Colombia 2018 election proposals: On Venezuela
Colombia shares a massive 1,380 mile border with Venezuela where tens of thousands cross each day in search of better life outside of the socialist-run country.
Colombia’s President Juan Manuel Santos told Bloomberg TV on Monday that “Venezuela is on the verge of imploding.”
“We have more than one million Venezuelan’s coming to Colombia,” Santos said on Bloomberg TV. “This puts tremendous pressure on our institutions.”
Santos told Bloomberg that the crisis is putting a strain on Colombia’s health and education system and to its employment market, issues that Colombia’s presidential candidates must address as hundreds of thousands more are expected to enter the country.
The University of Rosario held a forum between some of Colombia’s presidential candidates and representatives from various human rights organizations on how Colombia should deal with the worsening Venezuelan migrant crisis.

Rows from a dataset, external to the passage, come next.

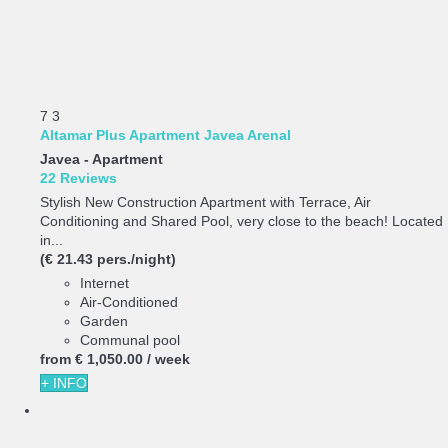
7
3
Altamar Plus Apartment Javea Arenal
Javea -
Apartment
22 Reviews
Stylish New Construction Apartment with Terrace, Air
Conditioning and Shared Pool, very close to the beach! Located
in...
(€ 21.43 pers./night)
Internet
Air-Conditioned
Garden
Communal pool
from
€ 1,050.
00
/ week
+ INFO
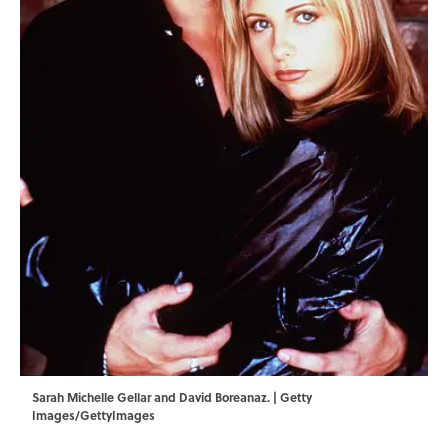
Sarah Michelle Gellar and David Boreanaz. | Getty
Images/GettyImages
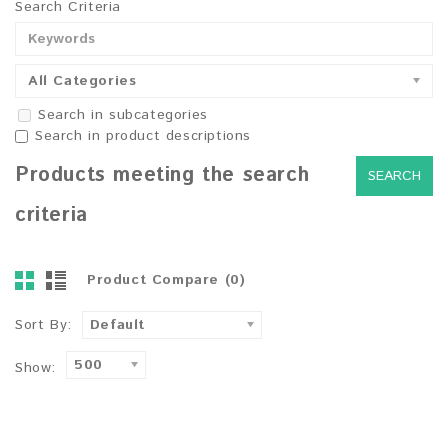
Search Criteria
All Categories
Search in subcategories
Search in product descriptions
Products meeting the search
criteria
Product Compare (0)
Sort By:
Default
500
Show:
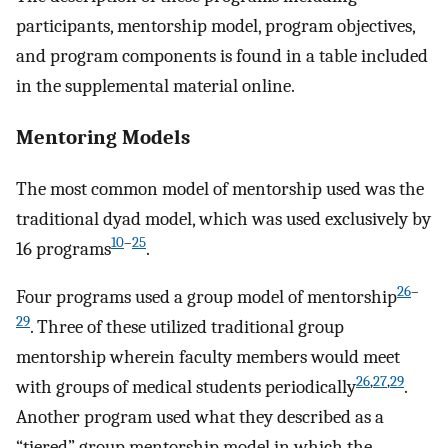
participants, mentorship model, program objectives,
and program components is found in a table included
in the supplemental material online.
Mentoring Models
The most common model of mentorship used was the
traditional dyad model, which was used exclusively by
10
–
25
16 programs
.
26
–
Four programs used a group model of mentorship
29
. Three of these utilized traditional group
mentorship wherein faculty members would meet
26
,
27
,
29
with groups of medical students periodically
.
Another program used what they described as a
“tiered” group mentorship model in which the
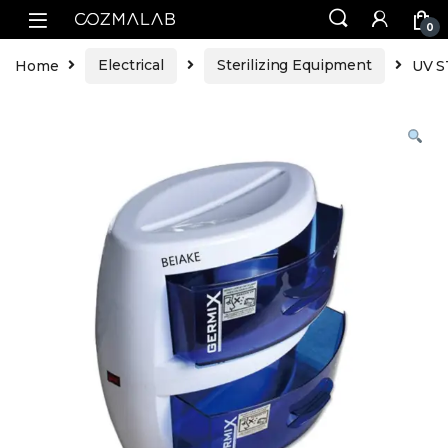
0
Home
Electrical
Sterilizing Equipment
UV S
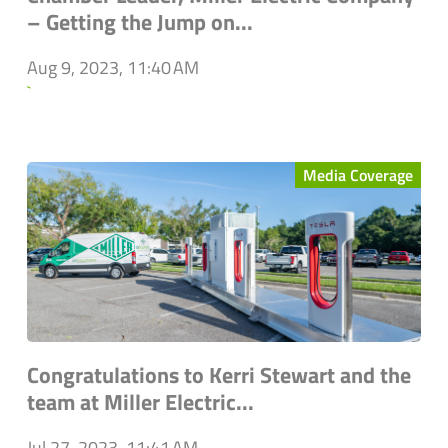
– Getting the Jump on...
Aug 9, 2023, 11:40 AM
`
Media Coverage
Congratulations to Kerri Stewart and the
team at Miller Electric...
Jul 27, 2023, 11:41 AM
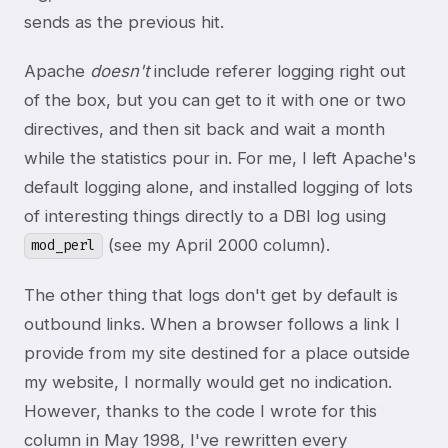
sends as the previous hit.
Apache
doesn't
include referer logging right out
of the box, but you can get to it with one or two
directives, and then sit back and wait a month
while the statistics pour in. For me, I left Apache's
default logging alone, and installed logging of lots
of interesting things directly to a DBI log using
(see my April 2000 column).
mod_perl
The other thing that logs don't get by default is
outbound links. When a browser follows a link I
provide from my site destined for a place outside
my website, I normally would get no indication.
However, thanks to the code I wrote for this
column in May 1998, I've rewritten every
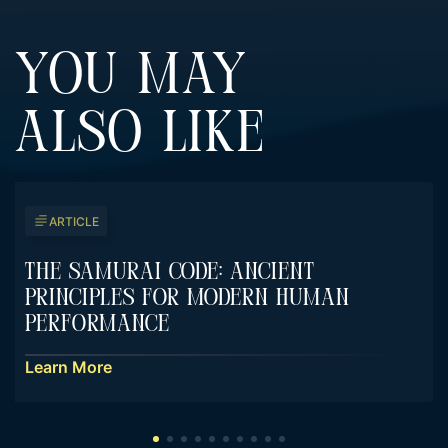
YOU MAY
ALSO LIKE
ARTICLE
The Samurai Code: Ancient
Principles For Modern Human
Performance
Learn More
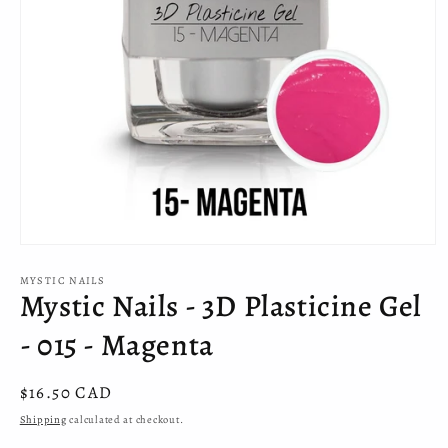
Open
media
MYSTIC NAILS
1
Mystic Nails - 3D Plasticine Gel
in
modal
- 015 - Magenta
Regular
$16.50 CAD
price
Shipping
calculated at checkout.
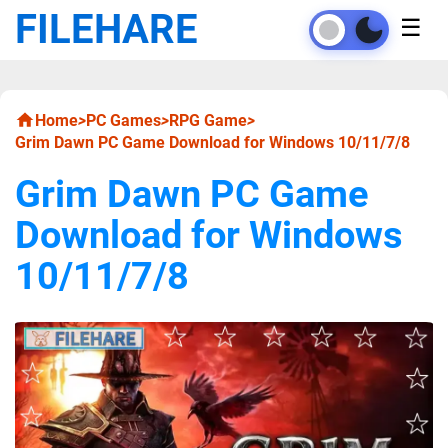
FILEHARE
☰
Home
>
PC Games
>
RPG Game
>
Grim Dawn PC Game Download for Windows 10/11/7/8
Grim Dawn PC Game
Download for Windows
10/11/7/8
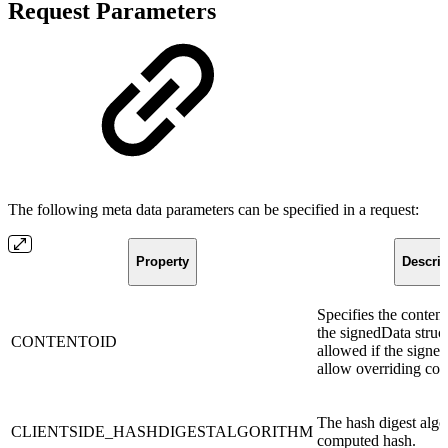
Request Parameters
The following meta data parameters can be specified in a request:
Property
Descrip
Specifies the conten
the signedData struct
CONTENTOID
allowed if the signer
allow overriding co
The hash digest algo
CLIENTSIDE_HASHDIGESTALGORITHM
computed hash.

The candidates in attendance were Ivan Duque, German Vargas Lleras, and Humberto De La Calle.
Martin Santiago, a United Nations coordinator in Colombia, called on candidates to “prioritize and emphasize” the issue with Venezuela which was “one of the essential and fundamental themes of the construction of the strategic route of the State or government agenda.”
“The numbers of people migrating to Colombia today are of a magnitude that warrants a change in approach to a phenomenon that will not diminish in the future,” said Ana Duran, chief of the Mission of the International Organization for Migration.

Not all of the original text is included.